The web session shows how different algorithms can be used to obtain a segmentation of insurance data. The methods covered range from centroid-based (k-means, k-prototypes) to probabilistic (Gaussian Mixture Models) and density-based (DBSCAN) approaches. We demonstrate how the clustering results can be visualized and evaluated. Moreover, it will be shown how the clustering results can be used to identify outliers in the data set. We also cover techniques that reduce the dimension of the data so that the segments can be computed either on aggregated information or using only a subset of the available information. The course puts an emphasis on the practical application and therefore showcases all concepts on an insurance data set.
The web session is open to all interested persons.

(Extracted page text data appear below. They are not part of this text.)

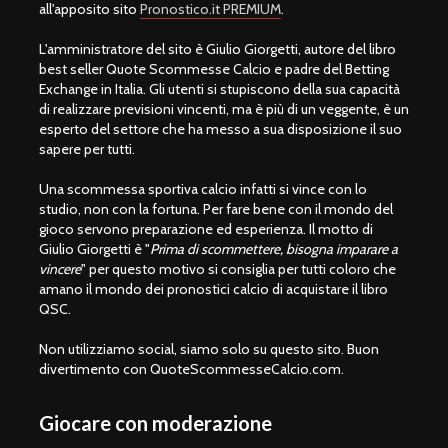
all'apposito sito
Pronostico.it PREMIUM
.
L'amministratore del sito è Giulio Giorgetti, autore del libro
best seller Quote Scommesse Calcio e padre del Betting
Exchange in Italia. Gli utenti si stupiscono della sua capacità
di realizzare previsioni vincenti, ma è più di un veggente, è un
esperto del settore che ha messo a sua disposizione il suo
sapere per tutti.
Una scommessa sportiva calcio infatti si vince con lo
studio, non con la fortuna. Per fare bene con il mondo del
gioco servono preparazione ed esperienza. Il motto di
Giulio Giorgetti è "
Prima di scommettere, bisogna imparare a
vincere
" per questo motivo si consiglia per tutti coloro che
amano il mondo dei pronostici calcio di acquistare il libro
QSC.
Non utilizziamo social, siamo solo su questo sito. Buon
divertimento con QuoteScommesseCalcio.com.
Giocare con moderazione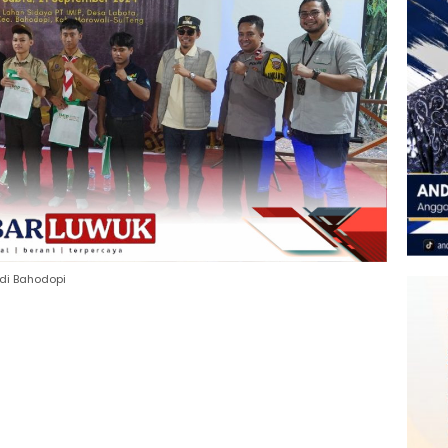
 di Bahodopi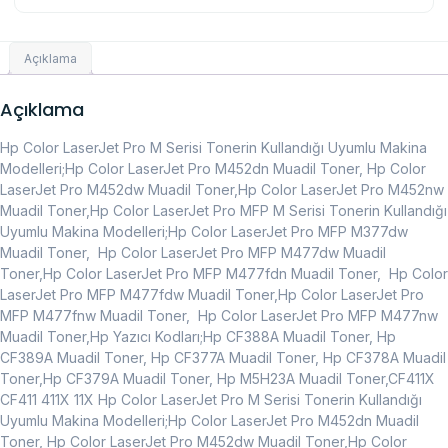
Açıklama
Açıklama
Hp Color LaserJet Pro M Serisi Tonerin Kullandığı Uyumlu Makina
Modelleri;Hp Color LaserJet Pro M452dn Muadil Toner, Hp Color
LaserJet Pro M452dw Muadil Toner,Hp Color LaserJet Pro M452nw
Muadil Toner,Hp Color LaserJet Pro MFP M Serisi Tonerin Kullandığı
Uyumlu Makina Modelleri;Hp Color LaserJet Pro MFP M377dw
Muadil Toner, Hp Color LaserJet Pro MFP M477dw Muadil
Toner,Hp Color LaserJet Pro MFP M477fdn Muadil Toner, Hp Color
LaserJet Pro MFP M477fdw Muadil Toner,Hp Color LaserJet Pro
MFP M477fnw Muadil Toner, Hp Color LaserJet Pro MFP M477nw
Muadil Toner,Hp Yazıcı Kodları;Hp CF388A Muadil Toner, Hp
CF389A Muadil Toner, Hp CF377A Muadil Toner, Hp CF378A Muadil
Toner,Hp CF379A Muadil Toner, Hp M5H23A Muadil Toner,CF411X
CF411 411X 11X Hp Color LaserJet Pro M Serisi Tonerin Kullandığı
Uyumlu Makina Modelleri;Hp Color LaserJet Pro M452dn Muadil
Toner, Hp Color LaserJet Pro M452dw Muadil Toner,Hp Color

Prior knowledge about statistical clustering is not necessary but recommended, for example, a participation in the introductory course “Practical Application of Clustering in Insurance”. Experience with the programming language R is helpful as it is used to analyse the insurance data set.
The following topics will be covered:
- Advanced clustering techniques (k-means, probabilistic clustering, density-based clustering)
- Cluster evaluation and interpretation
- Dimensionality reduction (feature aggregation and feature selection)
- Outlier detection
- Clustering of mixed data types (numerical and categorical features)
The theoretical coverage is supplemented with a practical example on an insurance data set using the programming language R.
Technical Requirements
Please check with your IT department if your firewall and computer settings support web session participation (the programme Zoom is used for this online training). Please also make sure that you are joining the web session with a stable internet connection.
Your early-bird registration fee is € 150.00 plus 19% VAT for bookings by 25 March 2022. After this date, the fee will be € 205.00 plus 19% VAT.
Oliver has been working in the reinsurance industry for the past 8 years. He is currently specializing in the use of artificial intelligence for automatic underwriting and information extraction from text. Prior to this role, he was working as an actuarial data analyst using supervised machine learning techniques for advanced pricing approaches, and in risk management working on Solvency II related topics such as model validation. Dr Pfaffel has a PhD in mathematical statistics from the Technical University of Munich (TUM) with research stays at the National University of Singapore and the Columbia University in the City of New York. At TUM, he lectured a course on life insurance mathematics for master students. He has several peer-reviewed publications in the areas of financial mathematics and random matrix theory and is the author / maintainer of the CRAN packages FeatureImpCluster and ClustImpute.